Was in Belgien mit den Menschen ohne Papiere geschieht, geht einfach zu weit. Darüber ist sich inzwischen eine große Mehrheit der Bevölkerung einig. Waren es zunächst nur einige linksprogressive Organisationen, die für eine Regularisierung unter Anmahnung der Menschenrechte eintraten, so melden sich inzwischen immer mehr Befürworter - wie die Kirche, die Magistratur, die Hochschulen, die Arbeitgeber und die Gewerkschaften - mit dem Standpunkt, dass es so nicht weitergehen kann.
Da leben also bei uns einige zehntausend Ausländer, viele von ihnen schon fünf bis zehn Jahre, die sich vorbildlich integriert haben, die Sprache ihrer Region sprechen, zur Schule gehen oder einen Beruf ausüben, und trotzdem müssen sie täglich damit rechnen, als Illegale des Landes verwiesen zu werden.

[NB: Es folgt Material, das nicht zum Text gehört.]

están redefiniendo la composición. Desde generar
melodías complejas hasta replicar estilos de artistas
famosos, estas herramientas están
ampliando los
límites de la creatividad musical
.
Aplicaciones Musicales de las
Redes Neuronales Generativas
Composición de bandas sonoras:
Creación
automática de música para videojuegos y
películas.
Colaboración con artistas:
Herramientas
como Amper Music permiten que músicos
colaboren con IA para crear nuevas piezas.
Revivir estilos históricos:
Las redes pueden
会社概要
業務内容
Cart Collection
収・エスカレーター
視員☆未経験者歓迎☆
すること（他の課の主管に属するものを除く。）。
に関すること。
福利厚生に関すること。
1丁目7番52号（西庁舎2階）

Zu einem gewissen Teil sind sie selbst daran schuld, denn viele kamen nach Belgien und haben nie einen Asylantrag gestellt. Andere taten es wohl, erhielten eine Absage und sind trotzdem geblieben. Und jetzt verlangen sie eine Regularisierung ihrer Situation, ein definitives Bleiberecht.
Vor den Wahlen passiert nichts mehr
Dass die von der Regierung vor einem Jahr versprochenen Kriterien zur Entscheidung in dieser Frage noch immer auf sich warten lassen, hat politische und vor allem wahltaktische Gründe.

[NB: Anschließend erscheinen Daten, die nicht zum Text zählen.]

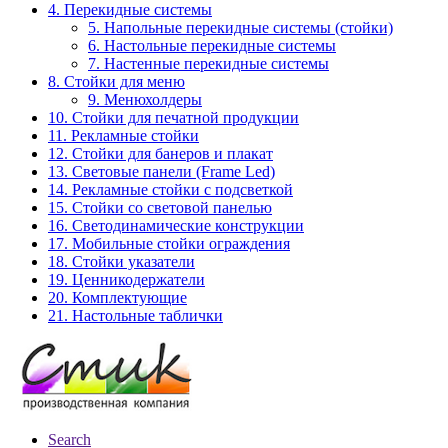
4. Перекидные системы
5. Напольные перекидные системы (стойки)
6. Настольные перекидные системы
7. Настенные перекидные системы
8. Стойки для меню
9. Менюхолдеры
10. Стойки для печатной продукции
11. Рекламные стойки
12. Стойки для банеров и плакат
13. Световые панели (Frame Led)
14. Рекламные стойки с подсветкой
15. Стойки со световой панелью
16. Светодинамические конструкции
17. Мобильные стойки ограждения
18. Стойки указатели
19. Ценникодержатели
20. Комплектующие
21. Настольные таблички
Search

Die frankophonen Parteien, PS, cdH und Ecolo, plädieren für eine möglichst umfassende Regularisierung, von der sie sich mittel- bis langfristig neue Wähler versprechen.
Auf der anderen Seite stehen die Liberalen - insbesondere die flämischen Liberalen der OpenVLD - auf der Bremse, weil sie befürchten, bei einer großzügigen Handhabung dieses Problems von ihren Wählern abgestraft zu werden. Dass man in Flandern nicht gerade ausländerfreundlich ist, dürfte bekannt sein.

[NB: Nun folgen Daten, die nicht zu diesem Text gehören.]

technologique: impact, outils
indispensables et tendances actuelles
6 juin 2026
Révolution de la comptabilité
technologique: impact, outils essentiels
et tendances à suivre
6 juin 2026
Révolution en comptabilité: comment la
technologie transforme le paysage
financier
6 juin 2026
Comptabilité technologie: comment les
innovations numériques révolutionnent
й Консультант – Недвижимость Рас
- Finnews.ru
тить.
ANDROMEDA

Trotzdem muss es zwischen diesen beiden Extremen so etwas wie einen goldenen Mittelweg geben, eine Art belgischen Kompromiss.
Eine Regelung, die einer Politik der offenen Grenzen gleichkäme, ist natürlich keine Lösung. Dadurch würde, wie die Liberalen richtig erkannt haben, ein Ansaugeffekt kreiert, der weitere zehntausende Ausländer anlocken würde, so dass in einigen Jahren bereits die nächste große Regularisierung nötig wäre.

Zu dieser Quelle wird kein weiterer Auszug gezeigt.